So did God foreknow and even decree Adam’s fall into sin, as well as the calamitous consequences that this would bring upon the human family? What we have considered shows that this cannot be true. What is more, if God did foreknow all of this, he would have become the author of sin when he made man, and God would be deliberately responsible for all human wickedness and suffering. Clearly, this cannot be reconciled with what God reveals about himself in the Scriptures. He is a God of love and justice who hates wickedness.—Psalm 33:5; Proverbs 15:9; 1 John 4:8.
Man’s Two Destinies
The Holy Scriptures do not reveal that our individual future is somehow determined in advance, or predestined, by God. Instead, what they reveal is that God has foretold just two possible destinies for man. God gives to every man the free will to choose which destiny will be his. The prophet Moses long ago declared to the Israelites: “I have put life and death before you, . . . and you must choose life in order that you may keep alive, you and your offspring, by loving Jehovah your God, by listening to his voice and by sticking to him; for he is your life and the length of your days.” (Deuteronomy 30:19, 20) God’s prophet Jesus forewarned: “Go in through the narrow gate; because broad and spacious is the road leading off into destruction, and many are the ones going in through it; whereas narrow is the gate and cramped the road leading off into life, and few are the ones finding it.” (Matthew 7:13, 14) Two roads, two destinies. Our future is contingent upon our own actions. To obey God means life, to disobey him means death.—Romans 6:23.

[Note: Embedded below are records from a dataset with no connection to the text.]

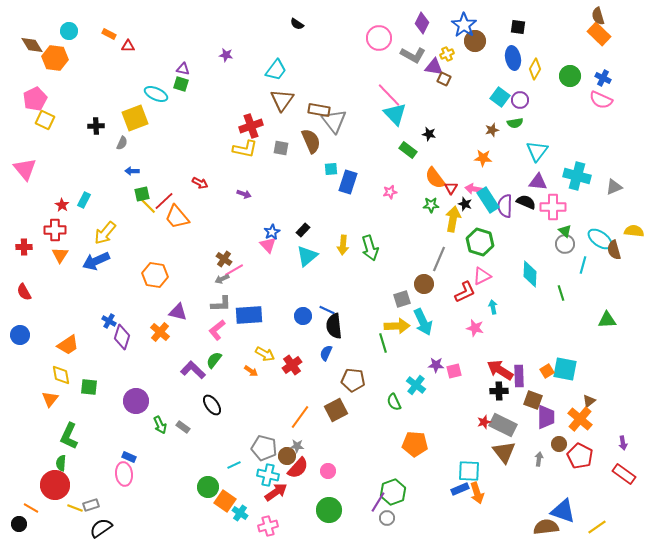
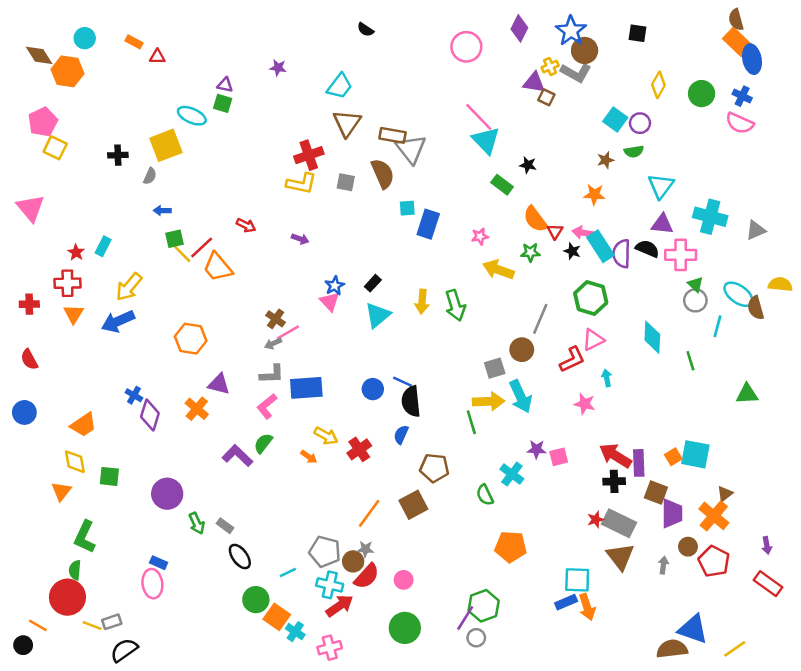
gray L-shape: (413, 55) -> (576, 73), moved
blue ellipse: (513, 58) -> (752, 59), moved
yellow arrow: (453, 219) -> (498, 270), moved, turned -80
black ellipse: (212, 405) -> (240, 557), moved

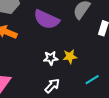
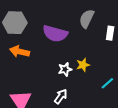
white arrow: (52, 86) -> (61, 96), moved

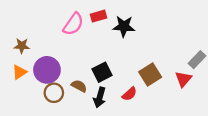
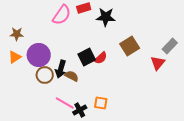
brown square: (150, 74) -> (130, 46), moved
brown semicircle: (79, 86) -> (72, 76), moved
red semicircle: (129, 94) -> (101, 58), moved
black arrow: (100, 97) -> (61, 69), moved

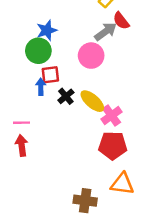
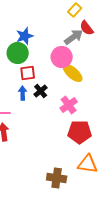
blue arrow: (41, 87) -> (23, 93), moved
yellow ellipse: (92, 101) -> (73, 73), moved
pink cross: (111, 116) -> (69, 105), moved

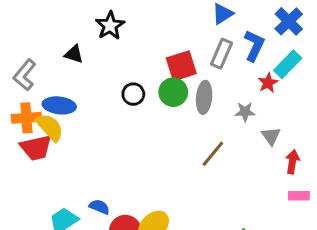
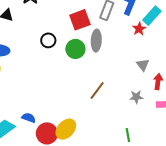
green circle: (173, 92) -> (75, 49), moved
gray star: (245, 112) -> (136, 97), moved
brown line: (213, 154) -> (97, 91), moved

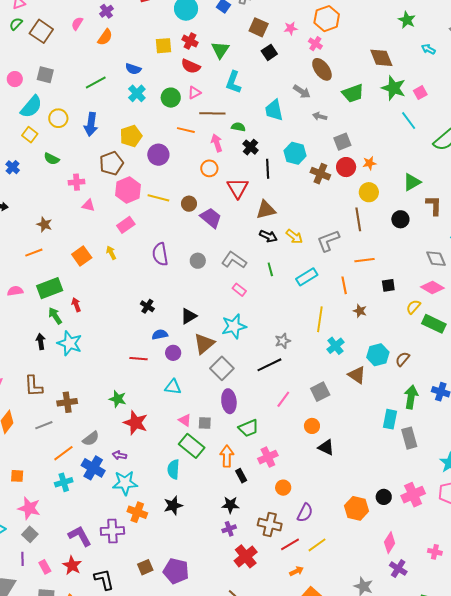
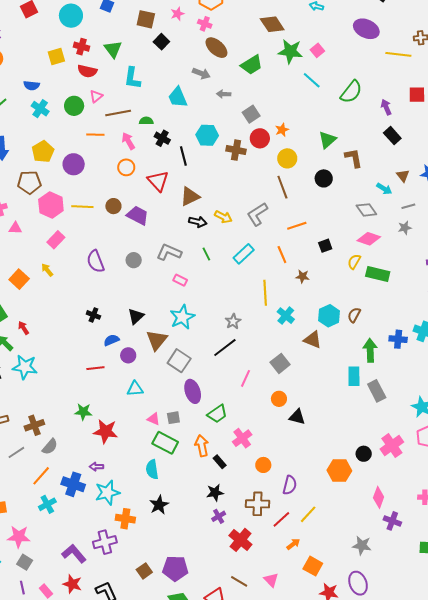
brown pentagon: (111, 163) -> (29, 182), turned 30
gray semicircle: (91, 439) -> (50, 447), moved

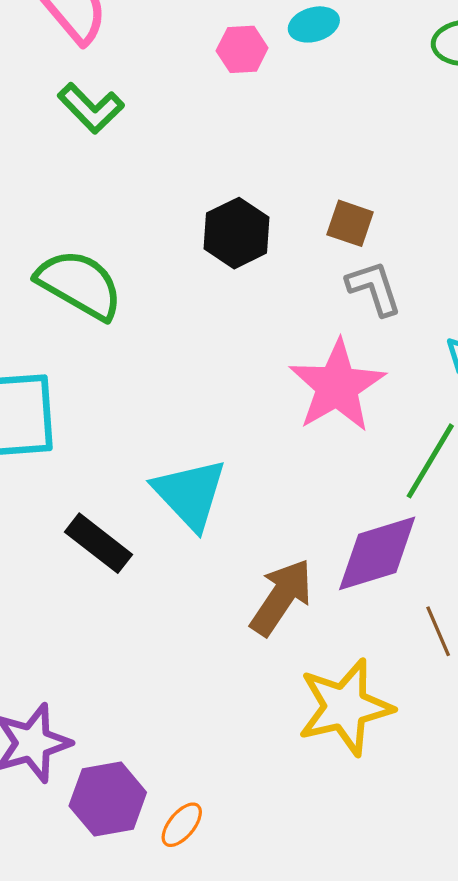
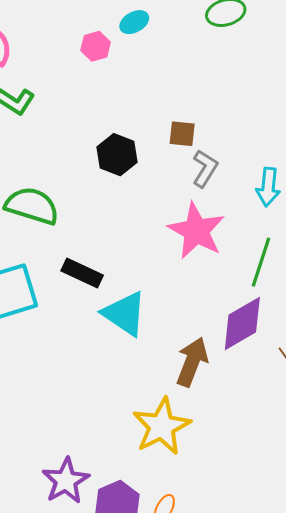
gray L-shape: (374, 288) -> (205, 169), turned 63
black rectangle: (99, 543) -> (82, 273), moved
yellow star: (345, 707) -> (162, 426), moved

God “is telling mankind that they should all everywhere repent. Because he has set a day in which he purposes to judge the inhabited earth in righteousness.” (Acts 17:30, 31) Just as the majority of mankind in Noah’s day chose to disobey God and were annihilated, so today the majority do not obey God’s commandments. Yet, God has not already determined who will be destroyed and who will receive salvation. In fact, God’s Word says that he “does not desire any to be destroyed but desires all to attain to repentance.” (2 Peter 3:9) Even very wicked people can repent, become obedient, and make the changes necessary to gain God’s favor.—Isaiah 1:18-20; 55:6, 7; Ezekiel 33:14-16; Romans 2:4-8.
To those who are obedient, God promises everlasting life in a peaceful paradise, an earth cleansed of all wickedness, violence, and war, a world where there will be no more hunger, suffering, sickness, and death. (Psalm 37:9-11; 46:9; Isaiah 2:4; 11:6-9; 25:6-8; 35:5, 6; Revelation 21:4) Even the dead will be resurrected and given the opportunity to serve God.—Daniel 12:2; John 5:28, 29.
“Watch the blameless one and keep the upright one in sight,” says the psalmist, “for the future of that man will be peaceful. But the transgressors themselves will certainly be annihilated together; the future of wicked people will indeed be cut off.” (Psalm 37:37, 38) What will your future be? It all depends on you. The publishers of this magazine will be happy to supply you with further information to enable you to ensure for yourself a happy, peaceful future.
The name Jehovah appears more than 7,000 times in the Holy Scriptures; see the tract The Greatest Name, published in 1995 by the Watchtower Bible and Tract Society of New York, Inc.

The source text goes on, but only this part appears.